The Specificity Principle for Sports Training
The Specificity Principle is key to developing effective fitness training programs for sports. Specificity also underlies how athletes learn sport skills. However, the principle is sometimes misinterpreted.
Specificity and Sports Fitness
Specificity refers to the type of changes the body makes in response to sports training. Very simply, what you do is what you get.
When an athlete trains, he or she repeatedly performs activities to prepare for the exact requirements of the sport. In time, the athlete's body becomes better able to meet the demands of the sport as it adapts to the training regimen.
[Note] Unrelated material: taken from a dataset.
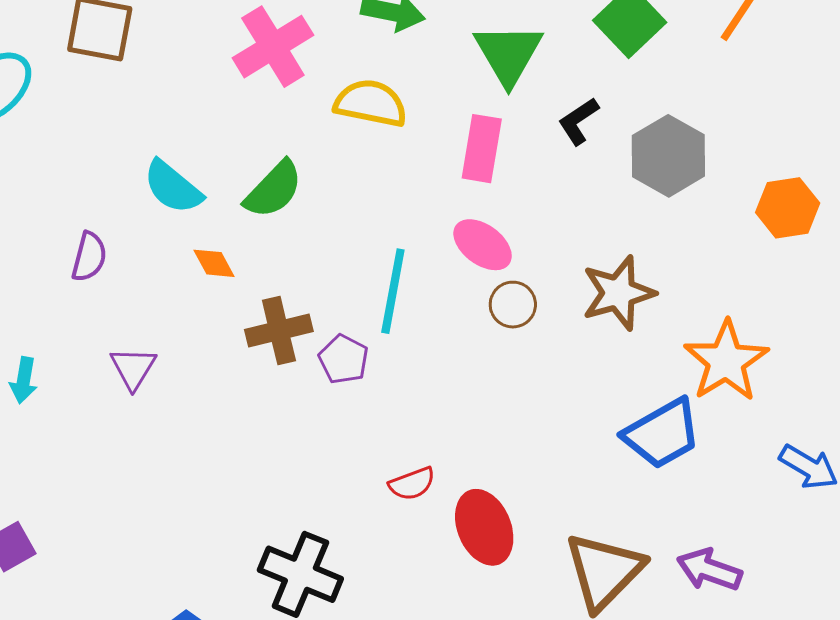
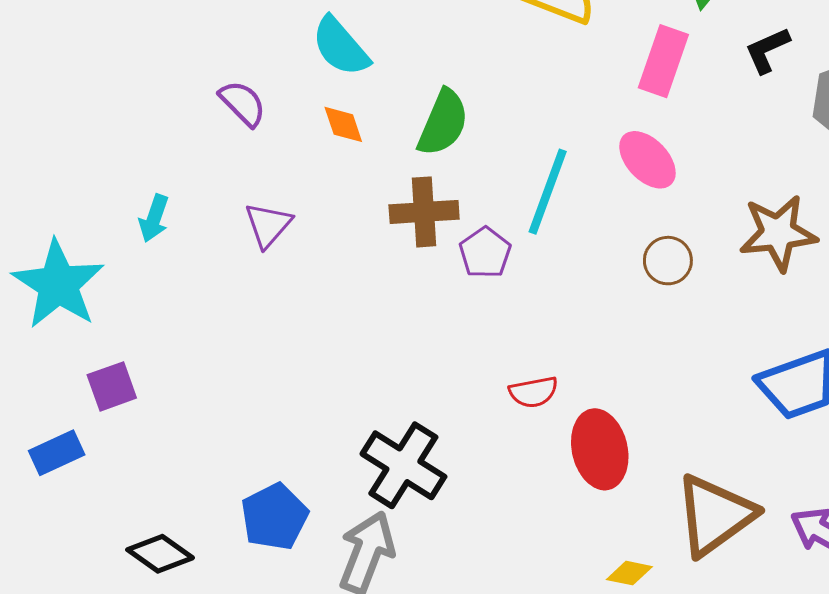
green semicircle: (274, 189) -> (443, 123), moved, turned -30
purple semicircle: (89, 257) -> (243, 103), turned -69
orange diamond: (214, 263) -> (343, 124), moved
brown circle: (513, 305) -> (668, 261), moved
Adaptations to training are most evident in elite athletes. For example, the effects of years of rigorous training clearly distinguish the bodies of distance runners from throwers.
For distance runners, major adaptations from the demands of sustained running include a larger, stronger heart and increased blood vessels to supply oxygen to the specific muscles involved in running. In contrast, adaptations to training for throwers include increased size and thickness of specific muscles of the body that are trained to improve power.
This principle applied to sports fitness training means that the overall energy demands of the sport determine which fitness components (e.g., strength, power, endurance) should be developed so that the requirements of the sport are matched.
For example, basketball fitness training should include some distance work with intermittent speed and agility training. In contrast, golfers would require little distance work, but train for power and flexibility.
Specificity and Sport Skill Learning
Sport skills are unique to each sport. Competitive sports require athletes to command an arsenal of options for executing skills so that they can make split-second adjustments in a variety of competitive situations.
Specificity for learning sport skills involves performing a variety of closely related movements. Rather than practicing and perfecting any single skill or movement only, specificity of skill learning means that athletes must develop variations of skills so that they can quickly adapt to the different conditions they will encounter in game play. See
Training Variation
Early in learning, athletes tend to benefit from practicing skills with little variation because they are just beginning to understand what the skill requires. This is called the cognitive or mental stage. However, as learners progress, adding variation to practice better matches the specific demands of competition.